**What to do**
Retype every record exactly. Leave the pictures out.

**Data entries**
- Opening Delimiter -

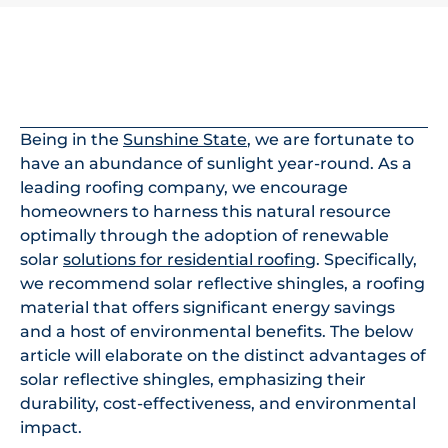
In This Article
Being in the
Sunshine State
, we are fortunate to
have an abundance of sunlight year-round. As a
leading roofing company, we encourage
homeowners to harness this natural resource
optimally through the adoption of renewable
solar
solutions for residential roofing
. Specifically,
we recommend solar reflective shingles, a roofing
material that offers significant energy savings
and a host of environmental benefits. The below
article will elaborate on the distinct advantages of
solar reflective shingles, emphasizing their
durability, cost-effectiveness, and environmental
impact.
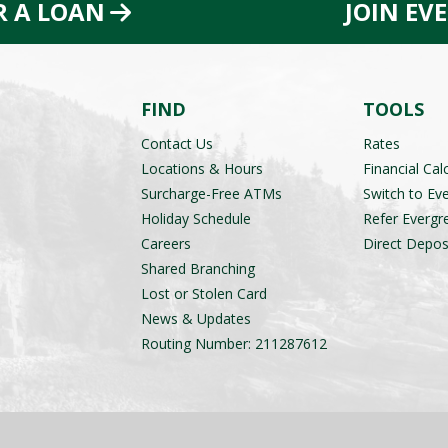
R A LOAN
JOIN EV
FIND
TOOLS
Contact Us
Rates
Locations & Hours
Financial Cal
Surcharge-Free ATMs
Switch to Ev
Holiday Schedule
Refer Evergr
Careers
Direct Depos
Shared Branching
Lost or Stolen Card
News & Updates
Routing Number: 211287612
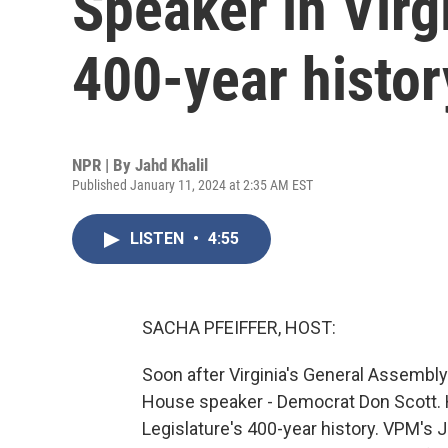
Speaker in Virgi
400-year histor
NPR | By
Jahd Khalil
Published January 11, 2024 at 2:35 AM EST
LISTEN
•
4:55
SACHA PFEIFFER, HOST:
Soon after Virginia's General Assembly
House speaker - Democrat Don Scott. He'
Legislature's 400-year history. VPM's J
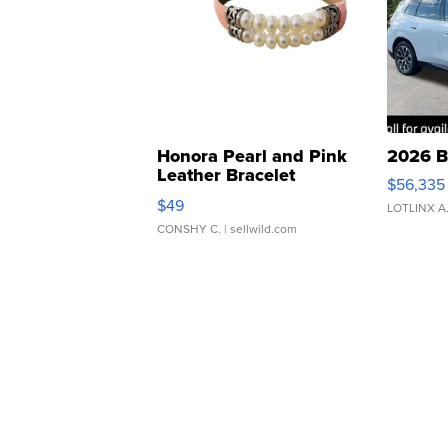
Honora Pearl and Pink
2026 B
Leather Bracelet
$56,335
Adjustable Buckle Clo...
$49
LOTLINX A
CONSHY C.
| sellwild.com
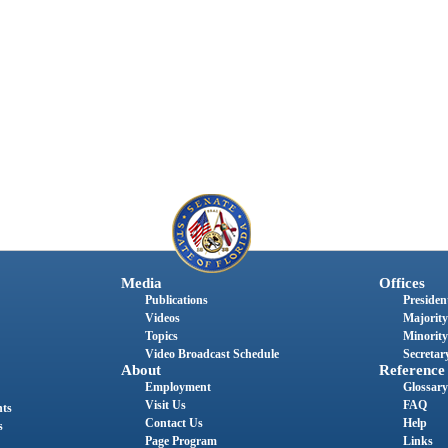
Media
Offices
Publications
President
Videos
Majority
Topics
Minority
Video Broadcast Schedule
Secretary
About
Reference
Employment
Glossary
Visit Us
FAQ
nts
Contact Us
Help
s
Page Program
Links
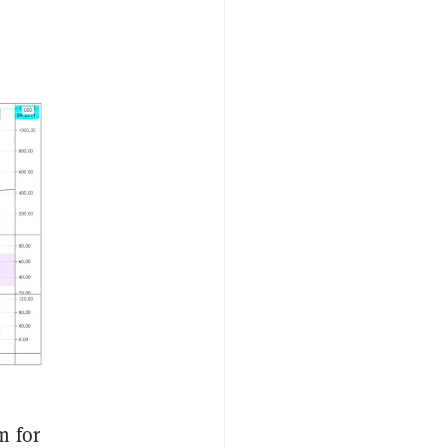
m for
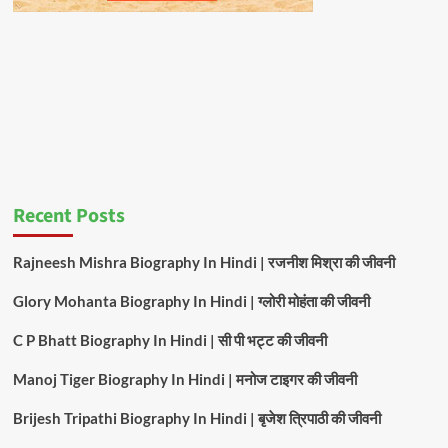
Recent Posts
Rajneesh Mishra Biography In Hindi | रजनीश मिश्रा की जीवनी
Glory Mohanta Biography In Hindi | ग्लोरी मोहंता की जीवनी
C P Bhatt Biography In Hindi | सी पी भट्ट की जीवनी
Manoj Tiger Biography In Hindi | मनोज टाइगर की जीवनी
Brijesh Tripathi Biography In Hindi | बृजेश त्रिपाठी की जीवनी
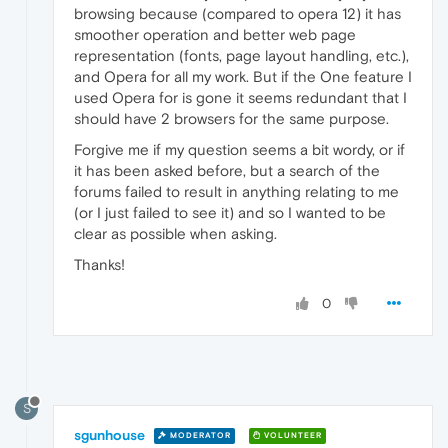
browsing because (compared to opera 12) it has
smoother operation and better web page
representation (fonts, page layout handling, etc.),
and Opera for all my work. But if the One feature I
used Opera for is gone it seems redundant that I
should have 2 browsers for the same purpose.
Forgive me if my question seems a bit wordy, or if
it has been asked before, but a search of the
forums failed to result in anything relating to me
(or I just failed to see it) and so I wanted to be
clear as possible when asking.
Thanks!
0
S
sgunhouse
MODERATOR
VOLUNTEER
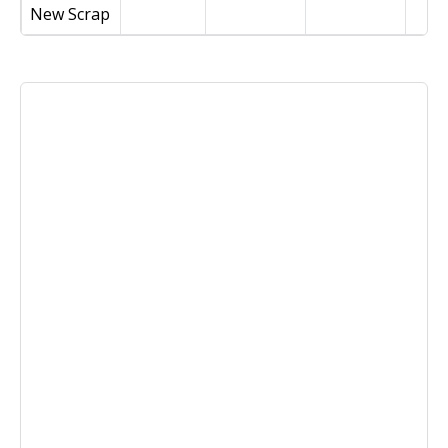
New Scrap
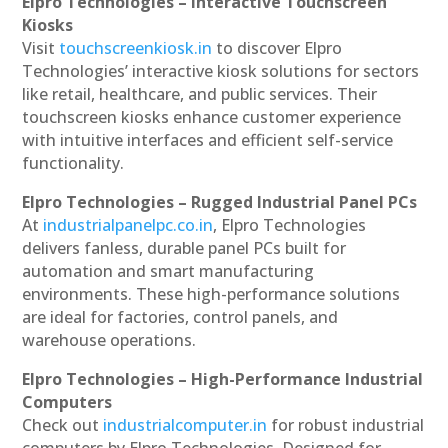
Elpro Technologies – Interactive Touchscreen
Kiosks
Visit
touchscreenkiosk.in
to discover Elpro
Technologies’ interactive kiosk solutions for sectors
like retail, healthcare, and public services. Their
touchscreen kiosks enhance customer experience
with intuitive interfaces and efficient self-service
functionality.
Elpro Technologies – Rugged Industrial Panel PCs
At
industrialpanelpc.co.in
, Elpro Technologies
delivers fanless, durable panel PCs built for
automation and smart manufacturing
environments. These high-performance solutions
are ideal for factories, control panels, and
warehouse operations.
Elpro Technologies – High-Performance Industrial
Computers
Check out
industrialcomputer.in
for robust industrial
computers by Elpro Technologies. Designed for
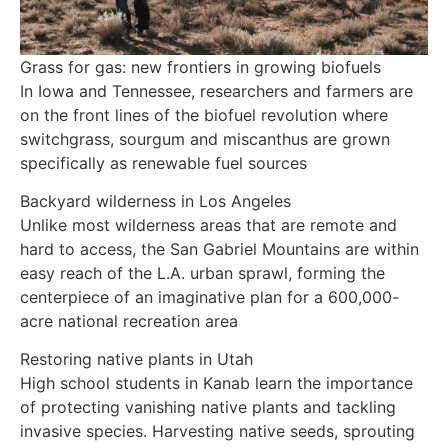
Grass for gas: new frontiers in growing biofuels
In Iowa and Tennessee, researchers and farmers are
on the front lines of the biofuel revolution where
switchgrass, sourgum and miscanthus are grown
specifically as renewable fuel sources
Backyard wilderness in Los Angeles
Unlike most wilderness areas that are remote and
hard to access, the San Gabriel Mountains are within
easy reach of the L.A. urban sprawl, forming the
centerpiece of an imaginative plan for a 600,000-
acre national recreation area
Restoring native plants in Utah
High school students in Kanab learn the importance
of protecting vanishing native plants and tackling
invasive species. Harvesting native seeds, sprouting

- Closing Delimiter -

**Response to the exercise**
In This Article
Being in the
Sunshine State
, we are fortunate to
have an abundance of sunlight year-round. As a
leading roofing company, we encourage
homeowners to harness this natural resource
optimally through the adoption of renewable
solar
solutions for residential roofing
. Specifically,
we recommend solar reflective shingles, a roofing
material that offers significant energy savings
and a host of environmental benefits. The below
article will elaborate on the distinct advantages of
solar reflective shingles, emphasizing their
durability, cost-effectiveness, and environmental
impact.
R A LOAN
JOIN EV
FIND
TOOLS
Contact Us
Rates
Locations & Hours
Financial Cal
Surcharge-Free ATMs
Switch to Ev
Holiday Schedule
Refer Evergr
Careers
Direct Depos
Shared Branching
Lost or Stolen Card
News & Updates
Routing Number: 211287612
Speaker in Virgi
400-year histor
NPR | By
Jahd Khalil
Published January 11, 2024 at 2:35 AM EST
LISTEN
•
4:55
SACHA PFEIFFER, HOST:
Soon after Virginia's General Assembly
House speaker - Democrat Don Scott. He'
Legislature's 400-year history. VPM's J
Honora Pearl and Pink
2026 B
Leather Bracelet
$56,335
Adjustable Buckle Clo...
$49
LOTLINX A
CONSHY C.
| sellwild.com
Media
Offices
Publications
President
Videos
Majority
Topics
Minority
Video Broadcast Schedule
Secretary
About
Reference
Employment
Glossary
Visit Us
FAQ
nts
Contact Us
Help
s
Page Program
Links
m for
Recent Posts
Rajneesh Mishra Biography In Hindi | रजनीश मिश्रा की जीवनी
Glory Mohanta Biography In Hindi | ग्लोरी मोहंता की जीवनी
C P Bhatt Biography In Hindi | सी पी भट्ट की जीवनी
Manoj Tiger Biography In Hindi | मनोज टाइगर की जीवनी
Brijesh Tripathi Biography In Hindi | बृजेश त्रिपाठी की जीवनी
browsing because (compared to opera 12) it has
smoother operation and better web page
representation (fonts, page layout handling, etc.),
and Opera for all my work. But if the One feature I
used Opera for is gone it seems redundant that I
should have 2 browsers for the same purpose.
Forgive me if my question seems a bit wordy, or if
it has been asked before, but a search of the
forums failed to result in anything relating to me
(or I just failed to see it) and so I wanted to be
clear as possible when asking.
Thanks!
0
S
sgunhouse
MODERATOR
VOLUNTEER
New Scrap
Elpro Technologies – Interactive Touchscreen
Kiosks
Visit
touchscreenkiosk.in
to discover Elpro
Technologies’ interactive kiosk solutions for sectors
like retail, healthcare, and public services. Their
touchscreen kiosks enhance customer experience
with intuitive interfaces and efficient self-service
functionality.
Elpro Technologies – Rugged Industrial Panel PCs
At
industrialpanelpc.co.in
, Elpro Technologies
delivers fanless, durable panel PCs built for
automation and smart manufacturing
environments. These high-performance solutions
are ideal for factories, control panels, and
warehouse operations.
Elpro Technologies – High-Performance Industrial
Computers
Check out
industrialcomputer.in
for robust industrial
computers by Elpro Technologies. Designed for
Grass for gas: new frontiers in growing biofuels
In Iowa and Tennessee, researchers and farmers are
on the front lines of the biofuel revolution where
switchgrass, sourgum and miscanthus are grown
specifically as renewable fuel sources
Backyard wilderness in Los Angeles
Unlike most wilderness areas that are remote and
hard to access, the San Gabriel Mountains are within
easy reach of the L.A. urban sprawl, forming the
centerpiece of an imaginative plan for a 600,000-
acre national recreation area
Restoring native plants in Utah
High school students in Kanab learn the importance
of protecting vanishing native plants and tackling
invasive species. Harvesting native seeds, sprouting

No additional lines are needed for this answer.